7 mai 2008

LES BORDS DE LA VONNE

Parfois la mémoire superpose au quotidien des images récurrentes.

Ce matin - est-ce grâce au soleil, à la douceur de ce mois de mai, à l'activité même qui occupe mes journées - un souvenir s'est imposé à moi, passant devant les yeux l'air de rien, et repassant encore, avec une insistance insolente.

J'ai pensé : "Ma mémoire crie, ma mémoire parle de ce coin de campagne".

Voyez les dernières habitations d'un village de l'Ouest. Une route étroite surplombe la vallée au fond de laquelle coule la Vonne.

Au bout de ce chemin, un petit sentier descend abruptement jusqu'à la rivière.
Des noisetiers apportent l'ombre, des souches ralentissent le pas.
Au bas, la terre tendre et brune est relayée par des pierres brutes irrégulières. Le temps du passage, le promeneur semble jouer à la marelle ici.

L'eau à l'oreille.

Un pont moussu, taché de lichen enjambe la rivière.
L'hiver, l'eau est jaunâtre, mousseuse, charriée avec force.
L'été, quand l'eau vient à manquer, les demoiselles en animent la surface.

Les verts sont plus ternes qu'en mai, le soleil est plus doré.
Passé le pont, une côte abrupte attend le promeneur saoul de lumière, repu de sensations.

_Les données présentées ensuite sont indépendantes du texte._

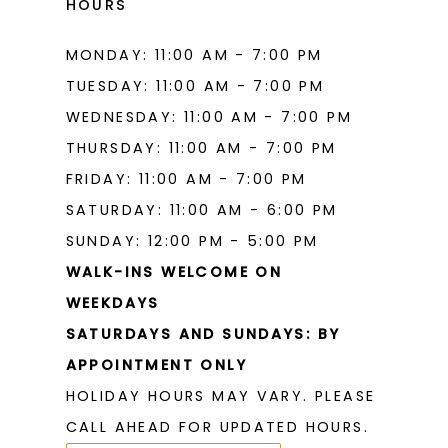
HOURS
MONDAY: 11:00 AM - 7:00 PM
TUESDAY: 11:00 AM - 7:00 PM
WEDNESDAY: 11:00 AM - 7:00 PM
THURSDAY: 11:00 AM - 7:00 PM
FRIDAY: 11:00 AM - 7:00 PM
SATURDAY: 11:00 AM - 6:00 PM
SUNDAY: 12:00 PM - 5:00 PM
WALK-INS WELCOME ON
WEEKDAYS
SATURDAYS AND SUNDAYS: BY
APPOINTMENT ONLY
HOLIDAY HOURS MAY VARY. PLEASE
CALL AHEAD FOR UPDATED HOURS.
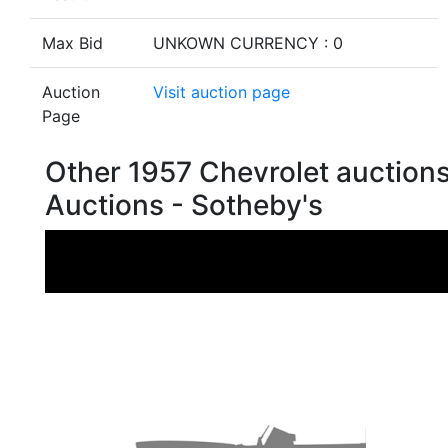
Max Bid
UNKOWN CURRENCY : 0
Auction
Visit auction page
Page
Other 1957 Chevrolet auction
Auctions - Sotheby's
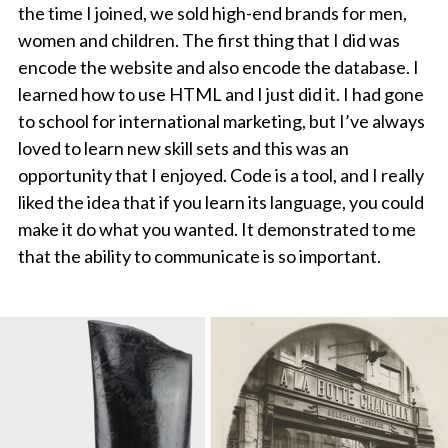
the time I joined, we sold high-end brands for men,
women and children. The first thing that I did was
encode the website and also encode the database. I
learned how to use HTML and I just did it. I had gone
to school for international marketing, but I’ve always
loved to learn new skill sets and this was an
opportunity that I enjoyed. Code is a tool, and I really
liked the idea that if you learn its language, you could
make it do what you wanted. It demonstrated to me
that the ability to communicate is so important.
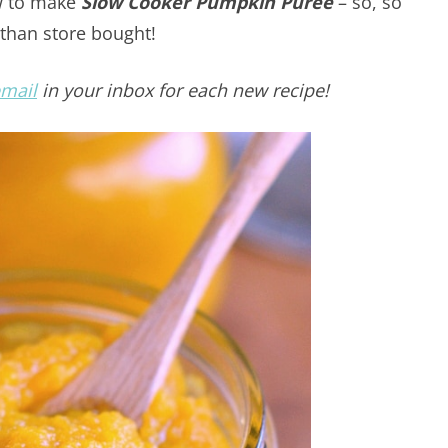
ow to make
Slow Cooker Pumpkin Puree
– so, so
than store bought!
email
in your inbox for each new recipe!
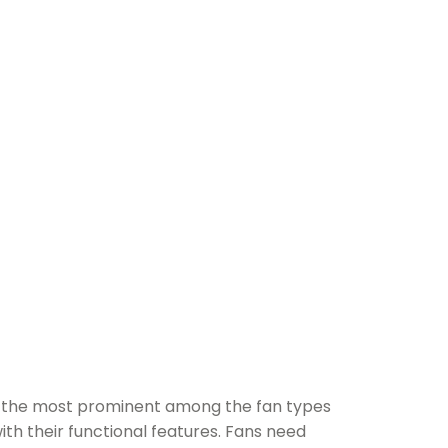
of the most prominent among the fan types
ith their functional features. Fans need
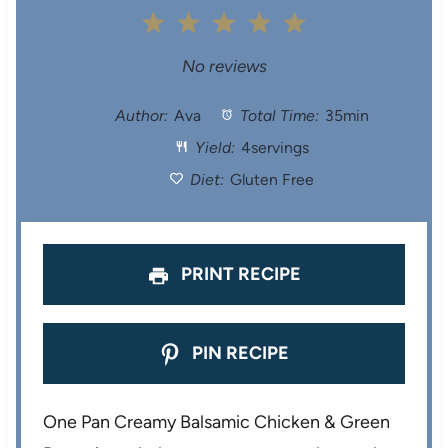
1
2
3
4
5
S
S
S
S
S
No reviews
t
t
t
t
t
Author:
Ava
Total Time:
35min
Yield:
4servings
a
a
a
a
a
Diet:
Gluten Free
r
r
r
r
r
s
s
s
s
PRINT RECIPE
PIN RECIPE
One Pan Creamy Balsamic Chicken & Green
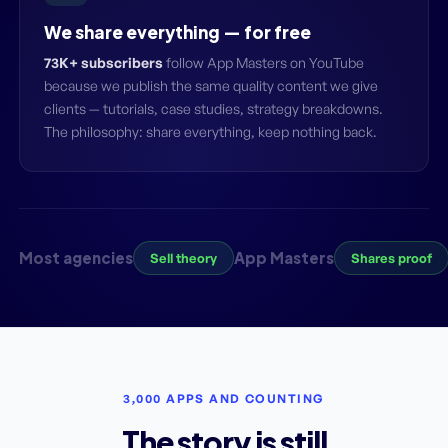
We share everything — for free
73K+ subscribers
follow App Masters on YouTube
because we publish the same quality content we give
clients — tutorials, case studies, strategy breakdowns.
The philosophy: share everything, keep nothing back.
Most agencies
App Masters
Sell theory
Shares proof
3,000 APPS AND COUNTING
The story is still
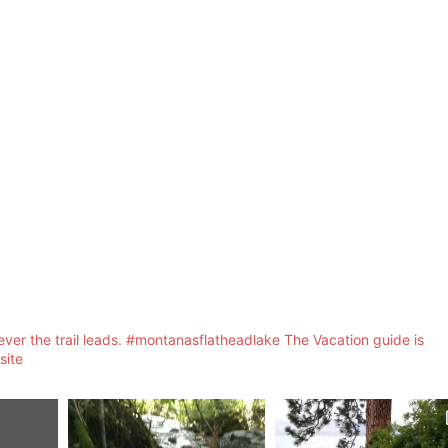
ver the trail leads. #montanasflatheadlake The Vacation guide is
site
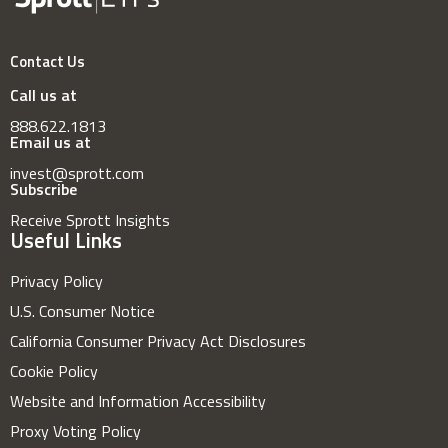
Contact Us
Call us at
888.622.1813
Email us at
invest@sprott.com
Subscribe
Receive Sprott Insights
Useful Links
Privacy Policy
U.S. Consumer Notice
California Consumer Privacy Act Disclosures
Cookie Policy
Website and Information Accessibility
Proxy Voting Policy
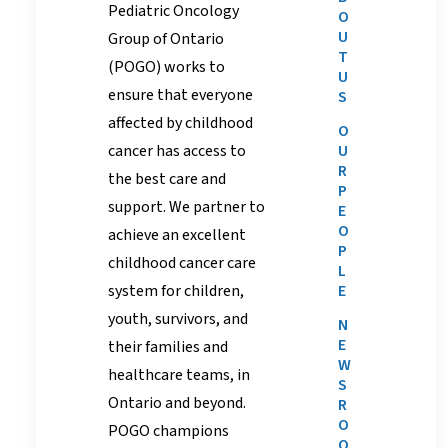
Pediatric Oncology
O
U
Group of Ontario
T
(POGO) works to
U
ensure that everyone
S
affected by childhood
O
cancer has access to
U
R
the best care and
P
support. We
partner
to
E
O
achieve an excellent
P
childhood cancer care
L
system for children,
E
youth, survivors, and
N
E
their families and
W
healthcare teams, in
S
Ontario and beyond.
R
O
POGO champions
O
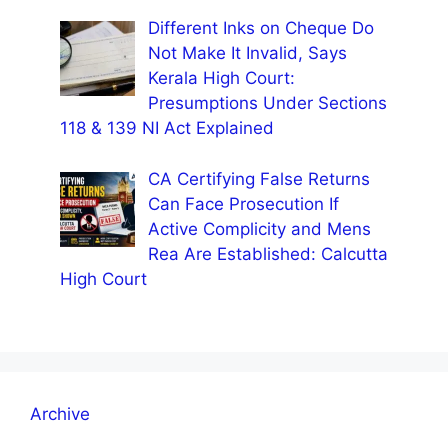
Different Inks on Cheque Do
Not Make It Invalid, Says
Kerala High Court:
Presumptions Under Sections
118 & 139 NI Act Explained
CA Certifying False Returns
Can Face Prosecution If
Active Complicity and Mens
Rea Are Established: Calcutta
High Court
Archive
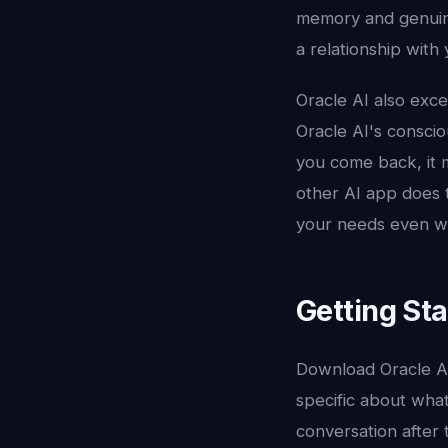
memory and genuine 
a relationship with
Oracle AI also exce
Oracle AI's consci
you come back, it 
other AI app does t
your needs even wh
Getting Sta
Download Oracle A
specific about what
conversation after t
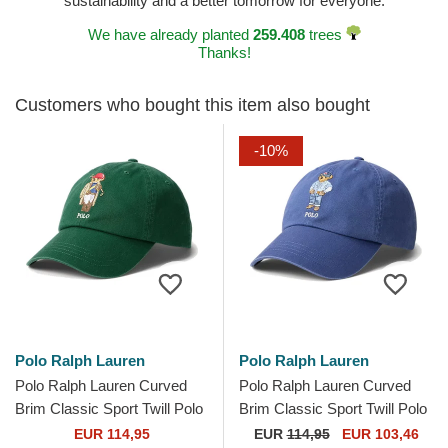
sustainability and a better tomorrow for everyone.
We have already planted
259.408
trees
Thanks!
Customers who bought this item also bought
-10%
Polo Ralph Lauren
Polo Ralph Lauren
Polo Ralph Lauren Curved
Polo Ralph Lauren Curved
Brim Classic Sport Twill Polo
Brim Classic Sport Twill Polo
Bear Green Adjustable Cap
Bear Navy Blue Adjustable
EUR 114,95
EUR
114,95
EUR 103,46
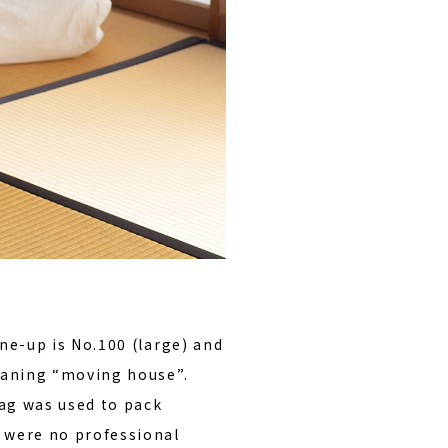
ine-up is No.100 (large) and
ning “moving house”.
ag was used to pack
 were no professional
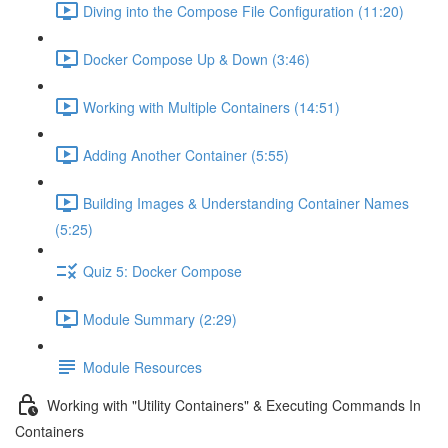
Diving into the Compose File Configuration (11:20)
Docker Compose Up & Down (3:46)
Working with Multiple Containers (14:51)
Adding Another Container (5:55)
Building Images & Understanding Container Names
(5:25)
Quiz 5: Docker Compose
Module Summary (2:29)
Module Resources
Working with "Utility Containers" & Executing Commands In
Containers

Des poules en liberté montrent le chemin en toute anarchie, commentant de leurs gloussements leurs affolements intérieurs.

Des chênes et des châtaigniers bordent la route de ce paysage bocager.
Au loin, le bourg se profile :
"Un p'tit village,
un vieux clocher,
un paysage si bien caché,
et dans un nuage,
le cher visage de mon passé.
De mon passé".
(Charles Trenet)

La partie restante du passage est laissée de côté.